Because there are still some companies who have yet to find a way to get involved in Derek Jeter’s retirement, we get this announcement from Louisville Slugger:
. . . The storied company did something today that it’s never done in its 130 years in the game – it retired a bat model in honor of a player.To show its respect and admiration for Derek Jeter, Louisville Slugger announced it is retiring his famous P72 . . . The P72 has been one of the more popular models with MLB players over the decades. In addition to Jeter, who now ranks sixth on the all-time career hits list, it has been swung by Hall of Famers Cal Ripken Jr. and Robin Yount, among others. The specifications of the P72, with its medium barrel and balanced swing weight, will still exist for players to order, but under a new model name. It will be called the DJ2 in recognition of Jeter and his incredible career.
The P72, by the way, was named for Les Pinkham, a minor league catcher of the 1950s, who first used the bat. If you are a descendant of Pinkham, you can still get a P72. But no one else can. The remaining P72 bats — 72 of them, natch — will be given to Derek Jeter’s Turn2 charity.
So, to sum up: the bat that other famous players used and which was named after a guy no one has heard of will be retired (mostly) but you can still get a bat with Derek Jeter’s initials. Which, OK, but that’s usually not how retiring things tend to go.
Lost in all of this is the fact that, based on his stats this season, Jeter basically put his P72s into partial retirement at the end of the 2012 season.
Tracy Ringolsby spoke with John Schuerholz about the Frank Wren firing. This is all kinds of special:
It wasn’t about wins or losses. The decision has been building for nearly three years, one Schuerholz had struggled with, because it’s not his style. Those who have known him since the early days of his professional baseball career — which dates back to him giving up a job as a junior high teacher in Baltimore to become an administrative assistant in the Orioles’ Minor League department at the age of 26 — have remarked about his cohesive management ways.

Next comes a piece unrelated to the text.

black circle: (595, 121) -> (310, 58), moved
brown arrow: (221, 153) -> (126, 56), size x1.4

Building for three years? Then why did Shuerholz give Wren a contract extension last February? One possible answer is “well, he didn’t want a lame duck situation to develop.” My response to that is that if you’ve had more than two-plus years of misgivings about the guy at that point, maybe it’s OK to let him dangle for a bit.
My suspicion is that this article and most of what Schuerholz has said about the Wren firing is an exercise in spin. Of pretending that there’s a “Braves Way” and a “cohesive management style” so as to make this all seem like something that had to happen. That was inevitable and all part of a larger narrative in which Frank Wren led the Braves away from The True Path. When, in fact, it was really just a bunch of crappy things happening resulting in a disappointing season and resulting in some heads rolling.

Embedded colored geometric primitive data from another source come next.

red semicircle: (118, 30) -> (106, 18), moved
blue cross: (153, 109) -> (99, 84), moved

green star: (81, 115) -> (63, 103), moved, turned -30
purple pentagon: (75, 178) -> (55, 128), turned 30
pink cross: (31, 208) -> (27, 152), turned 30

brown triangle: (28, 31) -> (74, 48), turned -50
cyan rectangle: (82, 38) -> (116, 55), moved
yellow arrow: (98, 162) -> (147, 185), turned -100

There is no shame in that latter part. Schuerholz is a worthy Hall of Fame executive who doesn’t have to apologize to anyone for anything. Frank Wren screwed up some and the season went into the toilet. Yet, for whatever reason, there is this sense that the mess of the Braves 2014 season has to be treated as if it was something other than crap happening and, rather, part of a larger dramatic arc in which Schuerholz now can justly restore order or something.
Why this baseball team and its remaining executives are given such reverence and are being treated so differently than any other disappointing baseball team is a mystery to me.
The Diamondbacks’ last GM wanted his pitchers to intimidate opposing batters. The man who may be their next GM can show them how:
Stewart has run his own sports agency for a number of years, representing Matt Kemp most famously. Before that he was the assistant GM for the Blue Jays and a pitching coach for three different teams.
As a player he was Tony La Russa’s ace with the Oakland A’s. Now, assuming the sides can come to terms, he’ll be working for Tony La Russa once again.
In light of the possible Jeter Fest rainout, many are wondering what might be done if the flood does come to pass:
Can you imagine Major League Baseball asking the Orioles to give up their offday before a playoff series so that they might play a meaningless baseball game on the road for the sole purpose of ensuring that Derek Frickin’ Jeter is properly feted?
I’m trying to picture Peter Angelos’ response to that. I mean, sure, as the Nationals and the Ravens can tell you, he’s a man with a big heart who is always eager to accommodate competing interests, but something still tells me that he’d be less than enamored of the idea.